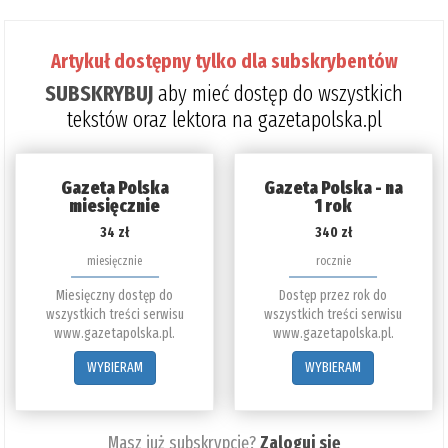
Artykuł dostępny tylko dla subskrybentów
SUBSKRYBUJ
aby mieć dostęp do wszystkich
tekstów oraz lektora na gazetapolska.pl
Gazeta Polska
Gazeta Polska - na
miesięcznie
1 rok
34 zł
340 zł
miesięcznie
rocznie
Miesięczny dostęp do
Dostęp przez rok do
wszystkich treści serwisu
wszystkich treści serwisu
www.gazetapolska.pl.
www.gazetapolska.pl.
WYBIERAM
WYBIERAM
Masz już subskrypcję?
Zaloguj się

++++

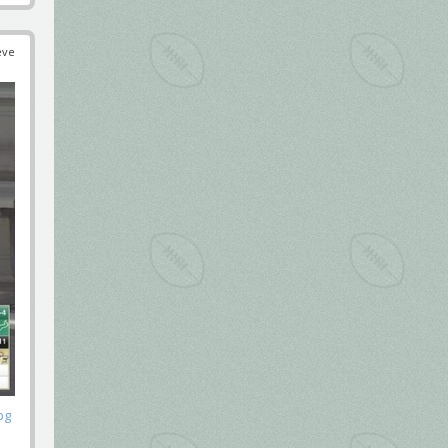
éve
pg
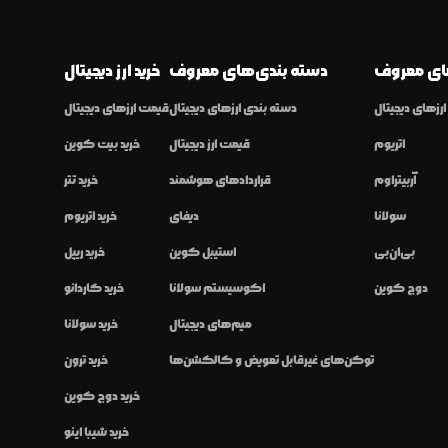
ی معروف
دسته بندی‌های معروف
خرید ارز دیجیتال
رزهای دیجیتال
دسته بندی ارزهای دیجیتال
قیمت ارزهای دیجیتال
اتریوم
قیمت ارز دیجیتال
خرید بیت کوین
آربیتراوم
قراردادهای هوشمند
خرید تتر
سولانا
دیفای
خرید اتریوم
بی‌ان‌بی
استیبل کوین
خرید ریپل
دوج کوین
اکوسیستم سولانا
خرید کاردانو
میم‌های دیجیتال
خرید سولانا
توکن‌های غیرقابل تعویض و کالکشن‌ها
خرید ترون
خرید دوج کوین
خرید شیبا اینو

++++

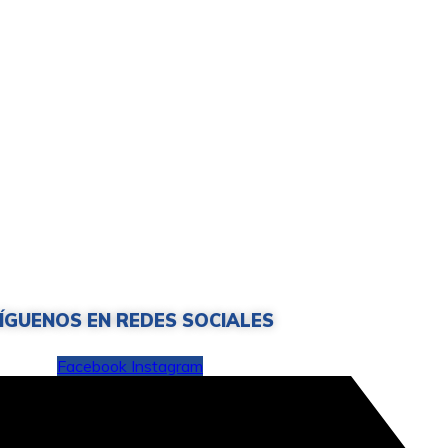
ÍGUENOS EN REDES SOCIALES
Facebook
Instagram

++++

--- Instructions to follow ---
Starting with the line that holds "Artykuł dostępny tylko dla subskrybentów" and ending with the line that holds "Zaloguj się", retype every line in the data above exactly, and nothing else.

--- Exercise result ---
Artykuł dostępny tylko dla subskrybentów
SUBSKRYBUJ
aby mieć dostęp do wszystkich
tekstów oraz lektora na gazetapolska.pl
Gazeta Polska
Gazeta Polska - na
miesięcznie
1 rok
34 zł
340 zł
miesięcznie
rocznie
Miesięczny dostęp do
Dostęp przez rok do
wszystkich treści serwisu
wszystkich treści serwisu
www.gazetapolska.pl.
www.gazetapolska.pl.
WYBIERAM
WYBIERAM
Masz już subskrypcję?
Zaloguj się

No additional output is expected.